The Mk 2.1 is the largest and fastest vehicle Hermeus has developed. About the size of an F-16, it’s three times larger, four times heavier, and “significantly faster” than the Mk 1. Unlike the Mk 1’s conventional, low aspect ratio wing, it incorporates a delta wing design.
The aircraft is powered by a unique engine system, Chimera, that combines a Pratt & Whitney F100 turbojet with a ramjet. Most hypersonic concepts, such as Stratolaunch’s Talon-A2, need pure rocket engines to propel them to hypersonic speeds.
The idea behind Chimera is to enable runway takeoffs using existing infrastructure in turbojet mode, switching to the more efficient ramjet during high-speed cruise. An F100 precooler system lowers the temperature of incoming air to increase turbine speed, aiding the transition to ramjet mode, which is difficult at lower speeds.
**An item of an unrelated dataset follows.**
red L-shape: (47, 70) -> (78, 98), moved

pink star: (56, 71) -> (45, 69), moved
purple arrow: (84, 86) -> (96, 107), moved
The Mk 2.1’s maiden sortie took place over White Sands Missile Range, one of the military’s largest test ranges, at Spaceport America in New Mexico. Pilots commanded the aircraft remotely from a ground-based flight deck. Teams evaluated system performance, handling, and a few unspecified “operational procedures,” Hermeus said. It did not share performance data such as speed.
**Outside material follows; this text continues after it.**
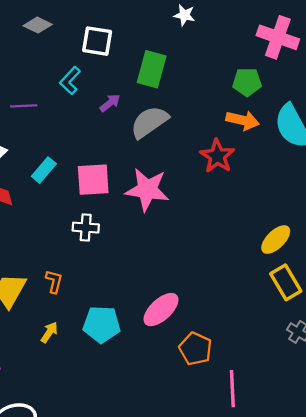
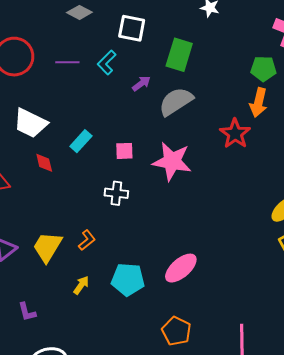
purple line: (24, 106) -> (67, 62), moved
orange arrow: (243, 120) -> (259, 103), turned 88
pink square: (93, 180) -> (124, 151), size x0.6
orange L-shape: (54, 281) -> (87, 240), turned 35
orange pentagon: (195, 349) -> (176, 331), moved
The company aims to break the sound barrier using the Mk 2.1, though it won’t be the final test vehicle. Hermeus said another Quarterhorse model, the Mk 2.2, will be the “world’s fastest unmanned aircraft.”
The company expects the final iteration of the design, Mk 3, to surpass the Lockheed SR-71 Blackbird’s airspeed record of about Mach 3.3, or nearly 2,200 mph. Hermeus hopes to take the Mk 3 all the way up to Mach 5—fast enough to fly between New York City and London in about 90 minutes. It is targeting a flight test cadence of one new aircraft per year.
Road to Supersonic
The Quarterhorse program is only an intermediate phase of Hermeus’ future plans. The company aims to emulate programs such as SpaceX’s Starship, gradually increasing speed and performance with new test articles.
“Instead of waiting years between tests, we build and fly them in rapid succession,” Hermeus wrote in a social media post. “Real data from one flight feeds directly into the next, letting us steadily push the limits of speed and performance.”
Hermeus first demonstrated a subscale Chimera engine prototype in 2020. Two years later, it achieved the transition from turbojet to ramjet mode with a full-scale engine.
During that time, Hermeus unveiled the Quarterhorse program and began building the Mk 0—the company’s first fully integrated vehicle, serving as an iron bird test rig. That testing wrapped up in late 2023 as it transitioned to the Mk 1, which was designed primarily to demonstrate high-speed takeoffs and landings.
Manufacturing of the Mk 2.1 had already begun when the Mk 1 took to the skies in May. Hermeus set a target to fly it by the end of 2025.
Though it ultimately missed the mark by a few months, the company remains one of the leaders in developing the technology, as evidenced by its engagements with the U.S. military.
The firm in 2021 announced a $60 million U.S. Air Force partnership for Quarterhorse flight testing. The following year, it earned a Phase II Small Business Innovation Research (SBIR) contract from the Pentagon to further study the design and share data and analysis with the military. A Defense Innovation Unit (DIU) contract in 2023 called for further demonstrations to help the military mature future hypersonic aircraft and systems.
Hermeus’ partnership with the Air Force for its advanced battle management systems program has a ceiling of up to $950 million. The company so far has received more than $76M in federal contracts, per HigherGov.